Третий час нас шпиговали Оканем[82] с его лекциями по геометрии бесконечно малых величин, и пусть она не говорит, что я умный, лишь потому что я примерно представляю, о чем толкует наша преподавательница… Да нет же, черт побери, она прекрасно видела, что я был не в себе! Она ведь даже отошла в сторону, качая головой.
Как всегда, я ждал, что она позвонит мне и снова пригласит пообедать, и ждал долго, это я помню хорошо…
Это признание, столь страшное и бесполезное, которое я сам же, болван, у нее и выпросил, означало для меня только одно: вместе с Нуну в тот день я окончательно распрощался с детством.
***
В Париж возвращаться было рано, никто его там не ждал, поэтому он достал ежедневник и набрал номер, который уже много месяцев откладывал на потом.
– Баланда? Ушам своим не верю!

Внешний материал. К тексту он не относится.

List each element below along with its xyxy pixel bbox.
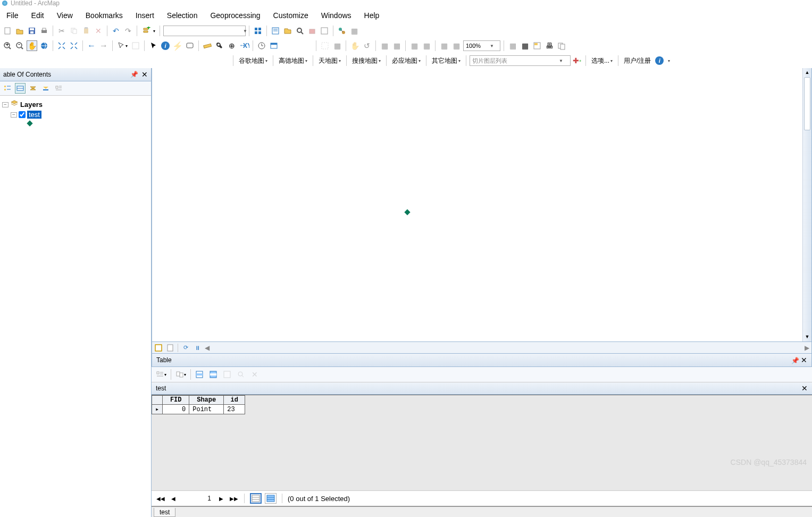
minus-icon[interactable]: − bbox=[11, 112, 17, 118]
editor-btn-7[interactable]: ▦ bbox=[409, 40, 420, 51]
scroll-left-icon[interactable]: ◀ bbox=[205, 344, 210, 352]
scroll-thumb[interactable] bbox=[804, 77, 810, 130]
map-canvas[interactable]: ▲ ▼ bbox=[152, 68, 812, 342]
nav-first-icon[interactable]: ◀◀ bbox=[156, 494, 165, 503]
editor-btn-9[interactable]: ▦ bbox=[439, 40, 449, 51]
layout-btn-2[interactable]: ▦ bbox=[520, 40, 530, 51]
toc-layer-row[interactable]: − test bbox=[11, 110, 149, 119]
delete-icon[interactable]: ✕ bbox=[93, 26, 104, 36]
table-options-button[interactable]: ▾ bbox=[155, 369, 168, 380]
clear-sel-icon[interactable] bbox=[222, 369, 232, 380]
add-data-button[interactable]: +▾ bbox=[140, 26, 156, 36]
related-tables-button[interactable]: ▾ bbox=[174, 369, 187, 380]
zoom-percent-input[interactable] bbox=[464, 41, 488, 51]
redo-icon[interactable]: ↷ bbox=[123, 26, 133, 36]
editor-btn-10[interactable]: ▦ bbox=[451, 40, 462, 51]
new-icon[interactable] bbox=[2, 26, 13, 36]
editor-btn-3[interactable]: ✋ bbox=[349, 40, 360, 51]
measure-icon[interactable] bbox=[202, 40, 213, 51]
goto-xy-icon[interactable]: ↔XY bbox=[239, 40, 249, 51]
scroll-right-icon[interactable]: ▶ bbox=[805, 344, 809, 352]
menu-help[interactable]: Help bbox=[358, 9, 386, 22]
cell-fid[interactable]: 0 bbox=[163, 405, 189, 414]
layer-visibility-checkbox[interactable] bbox=[19, 111, 26, 118]
zoom-sel-icon[interactable] bbox=[236, 369, 246, 380]
editor-btn-1[interactable] bbox=[320, 40, 330, 51]
show-all-records-button[interactable] bbox=[250, 493, 262, 504]
editor-btn-8[interactable]: ▦ bbox=[421, 40, 432, 51]
chevron-down-icon[interactable]: ▼ bbox=[241, 29, 249, 34]
list-by-source-icon[interactable] bbox=[15, 83, 26, 94]
findroute-icon[interactable]: ⊕ bbox=[227, 40, 237, 51]
menu-selection[interactable]: Selection bbox=[161, 9, 204, 22]
mapserv-google[interactable]: 谷歌地图▾ bbox=[237, 55, 270, 66]
menu-windows[interactable]: Windows bbox=[315, 9, 358, 22]
catalog-icon[interactable] bbox=[282, 26, 293, 36]
editor-toolbar-icon[interactable] bbox=[253, 26, 263, 36]
mapserv-options[interactable]: 选项...▾ bbox=[589, 55, 615, 66]
scroll-down-icon[interactable]: ▼ bbox=[803, 332, 811, 341]
find-icon[interactable] bbox=[214, 40, 225, 51]
options-icon[interactable] bbox=[53, 83, 64, 94]
back-icon[interactable]: ← bbox=[86, 40, 97, 51]
table-grid[interactable]: FID Shape id ▸ 0 Point 23 bbox=[152, 395, 812, 490]
mapserv-gaode[interactable]: 高德地图▾ bbox=[277, 55, 309, 66]
map-vertical-scrollbar[interactable]: ▲ ▼ bbox=[802, 68, 811, 341]
delete-sel-icon[interactable]: ✕ bbox=[249, 369, 260, 380]
save-icon[interactable] bbox=[27, 26, 37, 36]
list-by-drawing-icon[interactable] bbox=[2, 83, 13, 94]
layout-btn-5[interactable] bbox=[556, 40, 567, 51]
toc-root-row[interactable]: − Layers bbox=[2, 99, 149, 110]
show-selected-records-button[interactable] bbox=[265, 493, 277, 504]
record-number-input[interactable] bbox=[181, 495, 213, 502]
scale-combo[interactable]: ▼ bbox=[163, 26, 246, 36]
table-bottom-tab[interactable]: test bbox=[154, 508, 175, 517]
undo-icon[interactable]: ↶ bbox=[111, 26, 121, 36]
editor-btn-4[interactable]: ↺ bbox=[362, 40, 372, 51]
pin-icon[interactable]: 📌 bbox=[130, 71, 138, 78]
open-icon[interactable] bbox=[14, 26, 25, 36]
cell-id[interactable]: 23 bbox=[224, 405, 245, 414]
select-features-button[interactable]: ▾ bbox=[116, 40, 129, 51]
mapserv-user[interactable]: 用户/注册 bbox=[622, 55, 653, 66]
copy-icon[interactable] bbox=[69, 26, 79, 36]
mapserv-tianditu[interactable]: 天地图▾ bbox=[316, 55, 343, 66]
menu-bookmarks[interactable]: Bookmarks bbox=[79, 9, 129, 22]
list-by-selection-icon[interactable] bbox=[40, 83, 51, 94]
menu-geoprocessing[interactable]: Geoprocessing bbox=[204, 9, 266, 22]
htmlpopup-icon[interactable] bbox=[185, 40, 195, 51]
list-by-visibility-icon[interactable] bbox=[28, 83, 38, 94]
pin-icon[interactable]: 📌 bbox=[791, 357, 799, 364]
menu-insert[interactable]: Insert bbox=[129, 9, 161, 22]
tile-layer-input[interactable] bbox=[470, 56, 557, 65]
search-icon[interactable] bbox=[295, 26, 305, 36]
timeslider-icon[interactable] bbox=[256, 40, 267, 51]
zoomin-icon[interactable]: + bbox=[2, 40, 13, 51]
nav-prev-icon[interactable]: ◀ bbox=[169, 494, 178, 503]
zoomout-icon[interactable]: - bbox=[14, 40, 25, 51]
overflow-chevron-icon[interactable]: ▾ bbox=[666, 57, 672, 64]
data-view-icon[interactable] bbox=[154, 344, 163, 352]
forward-icon[interactable]: → bbox=[98, 40, 109, 51]
print-icon[interactable] bbox=[39, 26, 49, 36]
layout-btn-1[interactable]: ▦ bbox=[507, 40, 518, 51]
python-icon[interactable] bbox=[319, 26, 330, 36]
close-icon[interactable]: ✕ bbox=[141, 70, 148, 79]
chevron-down-icon[interactable]: ▼ bbox=[488, 44, 496, 48]
viewer-icon[interactable] bbox=[269, 40, 279, 51]
fixed-zoomout-icon[interactable] bbox=[69, 40, 79, 51]
menu-customize[interactable]: Customize bbox=[267, 9, 315, 22]
layout-btn-4[interactable]: 🖶 bbox=[544, 40, 555, 51]
clear-selection-icon[interactable] bbox=[130, 40, 141, 51]
pan-icon[interactable]: ✋ bbox=[27, 40, 37, 51]
close-icon[interactable]: ✕ bbox=[801, 384, 808, 393]
nav-last-icon[interactable]: ▶▶ bbox=[229, 494, 239, 503]
menu-file[interactable]: File bbox=[0, 9, 25, 22]
table-row[interactable]: ▸ 0 Point 23 bbox=[152, 405, 245, 414]
layout-view-icon[interactable] bbox=[166, 344, 174, 352]
modelbuilder-icon[interactable] bbox=[337, 26, 347, 36]
fixed-zoomin-icon[interactable] bbox=[56, 40, 67, 51]
layer-name-label[interactable]: test bbox=[27, 111, 41, 119]
identify-icon[interactable]: i bbox=[160, 40, 171, 51]
mapserv-soso[interactable]: 搜搜地图▾ bbox=[350, 55, 383, 66]
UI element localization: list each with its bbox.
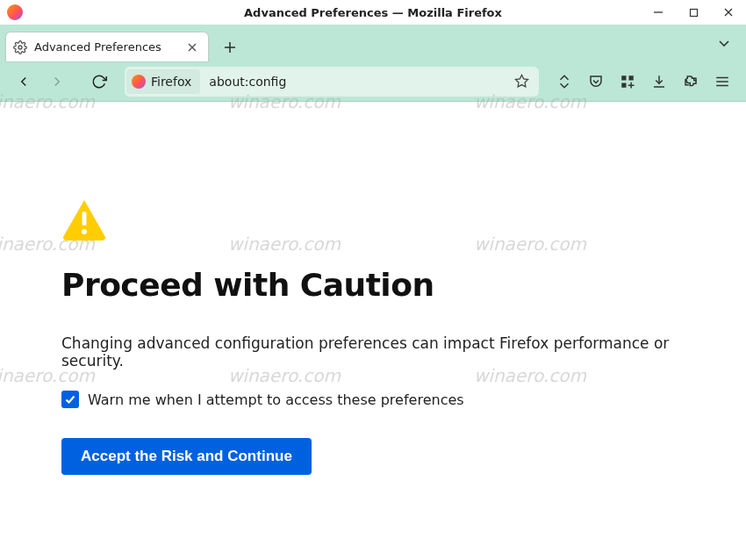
forward-button[interactable]: [42, 67, 72, 97]
firefox-icon: [132, 75, 146, 89]
firefox-app-icon: [7, 4, 23, 20]
bookmark-star-button[interactable]: [509, 69, 534, 94]
warn-checkbox-label: Warn me when I attempt to access these p…: [88, 391, 464, 408]
page-content: Proceed with Caution Changing advanced c…: [0, 102, 746, 475]
tabs-list-button[interactable]: [714, 33, 734, 53]
new-tab-button[interactable]: [216, 33, 244, 61]
screenshot-button[interactable]: [549, 67, 579, 97]
url-identity-label: Firefox: [151, 75, 191, 89]
svg-rect-1: [690, 9, 697, 16]
window-close-button[interactable]: [711, 0, 746, 25]
warning-icon: [61, 198, 107, 241]
back-button[interactable]: [9, 67, 39, 97]
svg-point-4: [18, 46, 22, 49]
extensions-button[interactable]: [676, 67, 706, 97]
page-headline: Proceed with Caution: [61, 267, 685, 303]
url-text: about:config: [200, 75, 509, 89]
svg-rect-10: [621, 75, 626, 80]
reload-button[interactable]: [84, 67, 114, 97]
warn-checkbox-row[interactable]: Warn me when I attempt to access these p…: [61, 391, 685, 408]
tab-close-button[interactable]: [183, 39, 201, 56]
app-menu-button[interactable]: [707, 67, 737, 97]
watermark: winaero.com: [228, 233, 341, 255]
nav-toolbar: Firefox about:config: [0, 61, 746, 102]
page-description: Changing advanced configuration preferen…: [61, 334, 685, 370]
gear-icon: [13, 40, 27, 54]
window-maximize-button[interactable]: [676, 0, 711, 25]
svg-rect-16: [82, 212, 87, 226]
tab-strip: Advanced Preferences: [0, 25, 746, 61]
watermark: winaero.com: [474, 233, 586, 255]
warn-checkbox[interactable]: [61, 391, 79, 408]
tab-advanced-preferences[interactable]: Advanced Preferences: [5, 32, 209, 61]
svg-rect-11: [629, 75, 634, 80]
url-bar[interactable]: Firefox about:config: [125, 67, 539, 97]
window-title: Advanced Preferences — Mozilla Firefox: [244, 6, 502, 19]
accept-risk-button[interactable]: Accept the Risk and Continue: [61, 438, 312, 475]
downloads-button[interactable]: [644, 67, 674, 97]
url-identity-box[interactable]: Firefox: [126, 69, 200, 94]
tab-title: Advanced Preferences: [34, 40, 176, 54]
window-minimize-button[interactable]: [641, 0, 676, 25]
svg-point-17: [82, 229, 87, 234]
addons-button[interactable]: [613, 67, 642, 97]
svg-rect-12: [621, 83, 626, 87]
pocket-button[interactable]: [581, 67, 611, 97]
titlebar: Advanced Preferences — Mozilla Firefox: [0, 0, 746, 25]
svg-marker-9: [515, 75, 527, 86]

Конечно, я тебя жду, еще бы!
Филипп Воэрно был приятелем Лоранс. Нажился на торговле недвижимостью… Или на интернете… Или на недвижимости в интернете? Короче, тип, который разъезжал на гротескной машине и без конца тыкал в свой навороченный коммуникатор влажной зубочисткой – судя по всему, не имел времени сходить к зубному.
Когда Воэрно дружески похлопывал его по спине, Шарлю всегда казалось, словно он становился на несколько сантиметров ниже, и он невольно задумывался, не забиралась ли когда эта сильная, хотя и коротковатая рука несколько дальше, чем локоток его драгоценной Лоранс…
Кое-какие перехваченные взгляды уже почти убедили его в этом, но когда он увидел, как тот вылезает из своего металлического бункера с телефонным устройством, большой серьгой свисающим с уха, он улыбнулся ему вполне дружелюбно.
Нет, успокоил он себя, нет. У нее слишком хороший вкус.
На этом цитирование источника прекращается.